▸ Task description:
Of all the lines below, return only those starting with the line holding "Skip to main content" and going on through the line holding "汽车没油了怎么办最快的方法?这是许多驾", exactly as written.

Collected data
*****
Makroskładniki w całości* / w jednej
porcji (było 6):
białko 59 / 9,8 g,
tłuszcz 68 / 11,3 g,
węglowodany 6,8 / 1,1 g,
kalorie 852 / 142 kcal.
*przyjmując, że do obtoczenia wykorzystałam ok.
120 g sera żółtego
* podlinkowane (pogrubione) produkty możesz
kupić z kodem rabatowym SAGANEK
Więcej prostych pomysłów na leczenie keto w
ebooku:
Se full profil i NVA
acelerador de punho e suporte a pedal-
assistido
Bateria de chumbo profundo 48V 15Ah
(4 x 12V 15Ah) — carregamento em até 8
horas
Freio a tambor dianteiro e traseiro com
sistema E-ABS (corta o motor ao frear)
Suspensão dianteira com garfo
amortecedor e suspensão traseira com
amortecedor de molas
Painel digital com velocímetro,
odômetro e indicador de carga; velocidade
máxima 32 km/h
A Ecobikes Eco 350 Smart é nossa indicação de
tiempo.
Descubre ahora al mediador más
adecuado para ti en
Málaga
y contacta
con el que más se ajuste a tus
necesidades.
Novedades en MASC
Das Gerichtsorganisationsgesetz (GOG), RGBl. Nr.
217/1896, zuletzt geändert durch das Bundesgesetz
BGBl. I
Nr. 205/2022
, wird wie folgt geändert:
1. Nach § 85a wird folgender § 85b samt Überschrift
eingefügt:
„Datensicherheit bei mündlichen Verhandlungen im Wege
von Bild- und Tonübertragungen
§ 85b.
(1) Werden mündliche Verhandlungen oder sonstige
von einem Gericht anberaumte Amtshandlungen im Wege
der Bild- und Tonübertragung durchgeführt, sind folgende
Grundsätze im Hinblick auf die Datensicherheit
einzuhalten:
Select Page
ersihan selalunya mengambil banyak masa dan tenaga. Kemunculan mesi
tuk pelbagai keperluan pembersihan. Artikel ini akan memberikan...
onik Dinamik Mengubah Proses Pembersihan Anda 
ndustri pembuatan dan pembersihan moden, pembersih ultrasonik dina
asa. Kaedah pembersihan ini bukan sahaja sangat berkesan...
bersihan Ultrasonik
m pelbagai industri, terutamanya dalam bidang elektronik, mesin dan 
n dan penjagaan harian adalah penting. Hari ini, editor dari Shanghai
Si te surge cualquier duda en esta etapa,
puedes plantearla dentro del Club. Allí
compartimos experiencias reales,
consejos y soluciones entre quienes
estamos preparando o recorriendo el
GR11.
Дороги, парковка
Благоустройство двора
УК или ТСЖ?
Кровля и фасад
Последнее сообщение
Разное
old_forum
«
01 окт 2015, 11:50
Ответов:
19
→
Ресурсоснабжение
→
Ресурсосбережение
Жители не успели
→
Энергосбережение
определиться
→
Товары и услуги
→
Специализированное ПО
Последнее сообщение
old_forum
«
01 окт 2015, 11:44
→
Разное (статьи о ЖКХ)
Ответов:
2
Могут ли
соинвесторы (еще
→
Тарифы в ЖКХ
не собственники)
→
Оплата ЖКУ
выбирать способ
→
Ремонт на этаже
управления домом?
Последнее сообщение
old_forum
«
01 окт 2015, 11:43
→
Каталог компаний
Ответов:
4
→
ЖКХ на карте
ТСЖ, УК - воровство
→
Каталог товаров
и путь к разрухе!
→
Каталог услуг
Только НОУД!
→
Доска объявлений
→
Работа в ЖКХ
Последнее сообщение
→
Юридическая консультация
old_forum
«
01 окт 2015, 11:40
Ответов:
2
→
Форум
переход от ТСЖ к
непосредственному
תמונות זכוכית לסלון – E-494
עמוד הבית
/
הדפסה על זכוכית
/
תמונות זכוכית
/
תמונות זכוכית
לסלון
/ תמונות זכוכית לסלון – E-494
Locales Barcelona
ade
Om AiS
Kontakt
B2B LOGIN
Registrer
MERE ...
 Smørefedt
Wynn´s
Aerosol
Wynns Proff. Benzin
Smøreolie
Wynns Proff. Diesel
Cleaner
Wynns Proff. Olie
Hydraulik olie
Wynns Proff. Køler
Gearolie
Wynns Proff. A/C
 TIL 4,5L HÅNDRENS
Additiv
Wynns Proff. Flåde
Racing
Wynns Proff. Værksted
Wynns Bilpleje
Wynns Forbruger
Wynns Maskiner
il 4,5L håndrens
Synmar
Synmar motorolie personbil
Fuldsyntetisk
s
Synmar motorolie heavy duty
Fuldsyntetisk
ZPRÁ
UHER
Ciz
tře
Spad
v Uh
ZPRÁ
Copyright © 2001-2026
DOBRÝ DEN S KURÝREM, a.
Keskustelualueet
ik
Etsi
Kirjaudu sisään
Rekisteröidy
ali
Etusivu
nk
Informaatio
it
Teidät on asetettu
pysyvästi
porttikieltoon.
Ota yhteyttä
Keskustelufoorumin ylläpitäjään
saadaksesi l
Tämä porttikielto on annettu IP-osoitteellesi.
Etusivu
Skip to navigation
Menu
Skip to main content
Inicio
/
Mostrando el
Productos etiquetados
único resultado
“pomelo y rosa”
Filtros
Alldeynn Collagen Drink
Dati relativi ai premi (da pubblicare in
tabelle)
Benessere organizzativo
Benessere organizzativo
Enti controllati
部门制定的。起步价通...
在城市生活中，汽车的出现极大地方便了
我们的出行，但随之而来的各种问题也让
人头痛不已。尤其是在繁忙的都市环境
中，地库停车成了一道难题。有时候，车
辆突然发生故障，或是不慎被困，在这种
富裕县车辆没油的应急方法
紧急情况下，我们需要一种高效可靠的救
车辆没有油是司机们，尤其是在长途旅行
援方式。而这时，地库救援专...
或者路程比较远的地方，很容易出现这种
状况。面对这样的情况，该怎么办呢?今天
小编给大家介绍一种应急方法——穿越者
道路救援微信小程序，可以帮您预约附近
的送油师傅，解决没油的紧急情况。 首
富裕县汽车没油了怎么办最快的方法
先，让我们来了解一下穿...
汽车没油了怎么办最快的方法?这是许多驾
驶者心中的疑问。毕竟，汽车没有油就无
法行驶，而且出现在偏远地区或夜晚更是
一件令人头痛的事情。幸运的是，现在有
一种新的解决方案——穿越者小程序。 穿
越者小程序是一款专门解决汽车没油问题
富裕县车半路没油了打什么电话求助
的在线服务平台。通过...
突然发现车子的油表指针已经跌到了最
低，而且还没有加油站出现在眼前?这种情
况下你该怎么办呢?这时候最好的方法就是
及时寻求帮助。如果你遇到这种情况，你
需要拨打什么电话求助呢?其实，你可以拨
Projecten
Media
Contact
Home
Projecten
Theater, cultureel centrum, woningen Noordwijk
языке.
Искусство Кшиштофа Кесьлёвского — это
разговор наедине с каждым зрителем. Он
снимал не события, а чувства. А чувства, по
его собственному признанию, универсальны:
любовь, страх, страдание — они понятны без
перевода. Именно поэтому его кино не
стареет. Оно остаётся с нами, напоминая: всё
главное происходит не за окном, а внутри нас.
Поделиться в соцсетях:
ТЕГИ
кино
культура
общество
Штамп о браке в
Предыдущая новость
*****
▸ Solution for this problem:
Skip to main content
Inicio
/
Mostrando el
Productos etiquetados
único resultado
“pomelo y rosa”
Filtros
Alldeynn Collagen Drink
Dati relativi ai premi (da pubblicare in
tabelle)
Benessere organizzativo
Benessere organizzativo
Enti controllati
部门制定的。起步价通...
在城市生活中，汽车的出现极大地方便了
我们的出行，但随之而来的各种问题也让
人头痛不已。尤其是在繁忙的都市环境
中，地库停车成了一道难题。有时候，车
辆突然发生故障，或是不慎被困，在这种
富裕县车辆没油的应急方法
紧急情况下，我们需要一种高效可靠的救
车辆没有油是司机们，尤其是在长途旅行
援方式。而这时，地库救援专...
或者路程比较远的地方，很容易出现这种
状况。面对这样的情况，该怎么办呢?今天
小编给大家介绍一种应急方法——穿越者
道路救援微信小程序，可以帮您预约附近
的送油师傅，解决没油的紧急情况。 首
富裕县汽车没油了怎么办最快的方法
先，让我们来了解一下穿...
汽车没油了怎么办最快的方法?这是许多驾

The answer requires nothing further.